Records for processing START
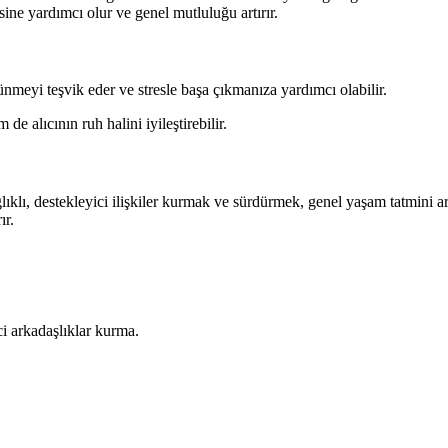
sine yardımcı olur ve genel mutluluğu artırır.
nmeyi teşvik eder ve stresle başa çıkmanıza yardımcı olabilir.
e alıcının ruh halini iyileştirebilir.
ğlıklı, destekleyici ilişkiler kurmak ve sürdürmek, genel yaşam tatmini ar
ır.
i arkadaşlıklar kurma.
Records for processing END
» Task directions
The listing above should be returned word for word, with pictures omitted.

» Solution
sine yardımcı olur ve genel mutluluğu artırır.
nmeyi teşvik eder ve stresle başa çıkmanıza yardımcı olabilir.
e alıcının ruh halini iyileştirebilir.
ğlıklı, destekleyici ilişkiler kurmak ve sürdürmek, genel yaşam tatmini ar
ır.
i arkadaşlıklar kurma.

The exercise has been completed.